> [YOUR TASK]: Return, from the data that follows, each line that holds the word "gootstuk".

[Records contained in a dataset]
<<<<

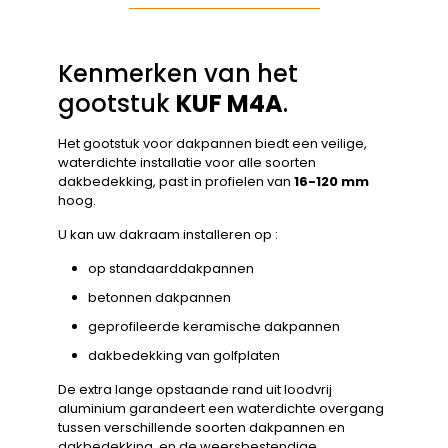
Kenmerken van het
gootstuk
KUF M4A
.
Het gootstuk voor dakpannen biedt een veilige,
waterdichte installatie voor alle soorten
dakbedekking, past in profielen van
16-120 mm
hoog.
U kan uw dakraam installeren op :
op standaarddakpannen
betonnen dakpannen
geprofileerde keramische dakpannen
dakbedekking van golfplaten
De extra lange opstaande rand uit loodvrij
aluminium garandeert een waterdichte overgang
tussen verschillende soorten dakpannen en
dakbedekking, en de weersbestendige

>>>>

> [YOUR SOLUTION]:
gootstuk
Het gootstuk voor dakpannen biedt een veilige,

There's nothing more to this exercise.